Conor’s ordered us another round of shots, we’ve barely touched the wine. “I don’t know that I should,” I say. “My date will be here any minute.”
He studies me. “Thought yer face had colour to it.” He downs his shot without ceremony. “Did have a bit of business to cover, ‘fore I let yeh go.”
I take my stool.
“Nothing mad like, but you’re on official warning for yer behavior.”
My behavior?
“Can’t think I haven’t noticed yeh cutting out, missing meetings.”
“My work’s getting done,” I say.
“Recent episode, lashing out.”
No stopping it — I laugh. “Did that twerp complain to his father about me?”
“Conversation’s you and me, no one else.”
I swirl my wine, it tries to escape the glass. “First, I’m forced to hire the kid. Now, we’re here talking.”
“Skipping over, ossified, when it happened.”
The situation, at last, presents itself. I proceed with caution. “I had one beer with lunch,” I say. “You serve me more than that pretty much every time we have a meeting.”

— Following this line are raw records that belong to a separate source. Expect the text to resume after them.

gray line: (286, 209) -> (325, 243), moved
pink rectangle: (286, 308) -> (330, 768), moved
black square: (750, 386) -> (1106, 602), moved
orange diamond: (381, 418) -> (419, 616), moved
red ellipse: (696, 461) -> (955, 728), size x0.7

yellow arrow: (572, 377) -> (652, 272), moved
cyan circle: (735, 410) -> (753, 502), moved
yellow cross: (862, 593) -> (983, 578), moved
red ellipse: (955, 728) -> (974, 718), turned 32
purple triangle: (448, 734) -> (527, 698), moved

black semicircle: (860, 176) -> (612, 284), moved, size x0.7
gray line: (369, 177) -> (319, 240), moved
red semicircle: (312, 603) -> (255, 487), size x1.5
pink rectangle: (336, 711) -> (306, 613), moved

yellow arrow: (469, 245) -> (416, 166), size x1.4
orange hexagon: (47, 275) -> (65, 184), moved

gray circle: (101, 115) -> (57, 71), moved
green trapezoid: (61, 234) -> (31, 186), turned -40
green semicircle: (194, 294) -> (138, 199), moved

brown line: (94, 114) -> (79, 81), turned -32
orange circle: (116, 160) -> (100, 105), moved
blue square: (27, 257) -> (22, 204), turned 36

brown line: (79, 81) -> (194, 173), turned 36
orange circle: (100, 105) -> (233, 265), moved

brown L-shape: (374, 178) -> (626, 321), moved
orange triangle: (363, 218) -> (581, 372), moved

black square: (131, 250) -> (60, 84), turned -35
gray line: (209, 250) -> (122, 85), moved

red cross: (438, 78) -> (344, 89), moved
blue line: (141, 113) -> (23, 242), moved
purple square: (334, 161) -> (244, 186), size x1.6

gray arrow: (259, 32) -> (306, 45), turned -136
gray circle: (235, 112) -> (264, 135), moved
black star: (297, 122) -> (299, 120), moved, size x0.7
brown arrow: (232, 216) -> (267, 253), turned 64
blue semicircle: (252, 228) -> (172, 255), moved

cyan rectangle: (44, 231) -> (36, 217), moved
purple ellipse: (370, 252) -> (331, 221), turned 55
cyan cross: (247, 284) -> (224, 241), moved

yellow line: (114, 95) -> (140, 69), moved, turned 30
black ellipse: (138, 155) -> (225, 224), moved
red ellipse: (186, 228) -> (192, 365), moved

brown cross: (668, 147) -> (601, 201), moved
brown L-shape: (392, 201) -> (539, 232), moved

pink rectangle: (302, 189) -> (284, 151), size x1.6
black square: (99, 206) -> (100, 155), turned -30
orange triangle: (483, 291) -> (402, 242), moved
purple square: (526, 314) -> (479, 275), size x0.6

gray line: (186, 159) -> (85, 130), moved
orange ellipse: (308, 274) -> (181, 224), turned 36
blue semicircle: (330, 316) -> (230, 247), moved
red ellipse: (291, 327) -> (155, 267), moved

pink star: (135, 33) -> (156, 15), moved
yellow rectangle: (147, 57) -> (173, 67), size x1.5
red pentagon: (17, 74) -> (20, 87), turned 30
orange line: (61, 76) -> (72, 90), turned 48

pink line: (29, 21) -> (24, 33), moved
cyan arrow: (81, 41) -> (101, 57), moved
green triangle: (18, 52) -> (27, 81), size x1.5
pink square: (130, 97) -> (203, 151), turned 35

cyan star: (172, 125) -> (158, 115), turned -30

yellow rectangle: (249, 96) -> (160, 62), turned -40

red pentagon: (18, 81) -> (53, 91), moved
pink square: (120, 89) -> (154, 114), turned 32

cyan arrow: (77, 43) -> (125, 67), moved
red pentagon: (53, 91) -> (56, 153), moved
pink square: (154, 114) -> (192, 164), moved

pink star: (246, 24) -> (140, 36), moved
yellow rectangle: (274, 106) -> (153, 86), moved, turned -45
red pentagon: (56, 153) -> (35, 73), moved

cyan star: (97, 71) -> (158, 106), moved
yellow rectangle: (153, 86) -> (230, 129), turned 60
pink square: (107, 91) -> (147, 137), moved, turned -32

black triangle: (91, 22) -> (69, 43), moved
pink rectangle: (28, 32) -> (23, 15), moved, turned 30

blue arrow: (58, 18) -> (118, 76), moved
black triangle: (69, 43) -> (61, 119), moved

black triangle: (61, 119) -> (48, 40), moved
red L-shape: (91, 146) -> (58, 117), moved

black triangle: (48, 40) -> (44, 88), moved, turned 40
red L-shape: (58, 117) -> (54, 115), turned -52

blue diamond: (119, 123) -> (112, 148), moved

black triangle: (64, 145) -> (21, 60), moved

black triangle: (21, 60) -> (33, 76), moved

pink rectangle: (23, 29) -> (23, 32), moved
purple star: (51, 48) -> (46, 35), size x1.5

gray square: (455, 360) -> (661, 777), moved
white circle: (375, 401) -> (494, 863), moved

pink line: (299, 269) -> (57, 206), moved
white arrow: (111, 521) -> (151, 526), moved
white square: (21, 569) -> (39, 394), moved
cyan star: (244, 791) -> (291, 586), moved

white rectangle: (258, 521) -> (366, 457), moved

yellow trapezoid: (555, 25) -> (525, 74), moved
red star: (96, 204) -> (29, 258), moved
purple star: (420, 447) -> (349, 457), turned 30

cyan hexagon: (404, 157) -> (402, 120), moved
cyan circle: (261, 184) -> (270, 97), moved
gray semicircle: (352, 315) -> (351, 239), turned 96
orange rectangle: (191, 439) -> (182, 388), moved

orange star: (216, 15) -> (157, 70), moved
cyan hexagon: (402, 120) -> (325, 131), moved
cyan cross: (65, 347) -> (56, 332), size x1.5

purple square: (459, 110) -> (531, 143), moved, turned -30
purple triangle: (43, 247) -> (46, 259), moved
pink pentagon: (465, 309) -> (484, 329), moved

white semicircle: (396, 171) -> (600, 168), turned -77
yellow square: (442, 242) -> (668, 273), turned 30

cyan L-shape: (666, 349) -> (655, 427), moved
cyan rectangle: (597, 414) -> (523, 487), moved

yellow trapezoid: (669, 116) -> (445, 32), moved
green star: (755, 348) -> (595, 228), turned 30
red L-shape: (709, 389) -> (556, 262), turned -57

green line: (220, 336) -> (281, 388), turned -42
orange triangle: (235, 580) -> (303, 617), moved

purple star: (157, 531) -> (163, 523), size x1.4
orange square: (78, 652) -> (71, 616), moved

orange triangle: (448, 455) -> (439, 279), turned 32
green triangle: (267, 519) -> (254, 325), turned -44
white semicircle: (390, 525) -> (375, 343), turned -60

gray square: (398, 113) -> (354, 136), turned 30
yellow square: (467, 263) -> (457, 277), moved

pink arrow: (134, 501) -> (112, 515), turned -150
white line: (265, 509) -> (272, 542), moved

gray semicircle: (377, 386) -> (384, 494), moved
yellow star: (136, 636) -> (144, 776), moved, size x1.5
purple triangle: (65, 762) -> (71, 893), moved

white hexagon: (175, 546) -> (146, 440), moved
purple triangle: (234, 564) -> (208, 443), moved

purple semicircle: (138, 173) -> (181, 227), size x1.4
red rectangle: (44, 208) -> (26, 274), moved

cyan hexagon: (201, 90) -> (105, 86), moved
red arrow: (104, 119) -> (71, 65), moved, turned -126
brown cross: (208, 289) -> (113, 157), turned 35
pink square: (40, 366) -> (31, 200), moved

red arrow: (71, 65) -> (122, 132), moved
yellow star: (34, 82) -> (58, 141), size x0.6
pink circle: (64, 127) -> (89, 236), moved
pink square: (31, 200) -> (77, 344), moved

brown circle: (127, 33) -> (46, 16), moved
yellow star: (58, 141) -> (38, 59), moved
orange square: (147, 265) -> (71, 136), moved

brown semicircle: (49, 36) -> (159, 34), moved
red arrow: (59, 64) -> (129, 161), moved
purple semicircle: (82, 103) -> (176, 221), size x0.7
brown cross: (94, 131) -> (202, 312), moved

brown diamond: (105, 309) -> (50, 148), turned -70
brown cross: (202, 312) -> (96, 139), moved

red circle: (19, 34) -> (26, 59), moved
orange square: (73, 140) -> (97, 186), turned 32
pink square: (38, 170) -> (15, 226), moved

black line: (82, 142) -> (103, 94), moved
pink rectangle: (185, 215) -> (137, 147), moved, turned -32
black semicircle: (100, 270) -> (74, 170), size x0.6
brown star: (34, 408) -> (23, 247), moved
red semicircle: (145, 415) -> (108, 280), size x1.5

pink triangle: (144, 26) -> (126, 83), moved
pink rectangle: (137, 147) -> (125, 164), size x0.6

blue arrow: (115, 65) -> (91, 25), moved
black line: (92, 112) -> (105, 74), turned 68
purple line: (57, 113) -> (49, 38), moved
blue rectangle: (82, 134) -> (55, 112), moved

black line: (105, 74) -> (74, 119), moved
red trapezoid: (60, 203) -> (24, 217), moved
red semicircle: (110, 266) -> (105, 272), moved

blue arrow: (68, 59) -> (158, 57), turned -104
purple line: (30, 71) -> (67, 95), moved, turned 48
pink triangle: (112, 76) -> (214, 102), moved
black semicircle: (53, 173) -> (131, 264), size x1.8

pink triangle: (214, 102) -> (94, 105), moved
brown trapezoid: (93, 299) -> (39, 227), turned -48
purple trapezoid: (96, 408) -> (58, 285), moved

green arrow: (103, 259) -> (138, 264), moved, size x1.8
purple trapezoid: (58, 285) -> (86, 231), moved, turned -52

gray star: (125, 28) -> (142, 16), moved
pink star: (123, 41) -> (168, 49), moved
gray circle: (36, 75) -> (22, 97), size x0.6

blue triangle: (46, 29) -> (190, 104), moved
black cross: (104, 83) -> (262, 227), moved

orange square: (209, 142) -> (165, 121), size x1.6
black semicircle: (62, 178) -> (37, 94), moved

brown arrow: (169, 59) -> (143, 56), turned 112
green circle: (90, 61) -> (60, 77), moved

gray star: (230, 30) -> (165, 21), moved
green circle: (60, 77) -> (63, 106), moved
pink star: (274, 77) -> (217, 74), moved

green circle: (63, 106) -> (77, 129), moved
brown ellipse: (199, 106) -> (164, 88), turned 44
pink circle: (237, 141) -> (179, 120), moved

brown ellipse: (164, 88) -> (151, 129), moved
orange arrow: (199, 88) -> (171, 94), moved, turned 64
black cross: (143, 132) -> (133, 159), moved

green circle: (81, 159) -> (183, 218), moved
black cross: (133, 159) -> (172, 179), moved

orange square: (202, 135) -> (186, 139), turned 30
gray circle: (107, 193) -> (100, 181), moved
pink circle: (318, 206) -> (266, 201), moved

Conor’s face falls. “Warning means shite. No paperwork. Verbal equivalent of a lackluster fuck.”
I take my shot, capsize the glass.
“Champion,” he says. “My guy, understand? Protect yeh some but yeh’ve got to avoid the unnecessary. Do the job. Collect the money.”
“And what if I don’t care about the money?”
He takes my hand again. Is this just a thing men do in Ireland? “Agree with yeh,” he says, eyes locked on mine. “Kid’s a piteous fecker for running off his da. But we’re building something, you and I. Understand that, don’t yeh?”
We’re close enough for me to smell his cologne. Woodsmoke and earth.
He runs a thumb over my knuckles. In a soft lilt, he says, “Not anyone told about me wife. Bleeding American ways, rubbing off. Irish don’t show emotion.”
Past him, I see Esther enter the restaurant. She’s wearing a long flowy dress embroidered with wine-colored feathers. I extricate my hand and wave her over. Conor downs his wine.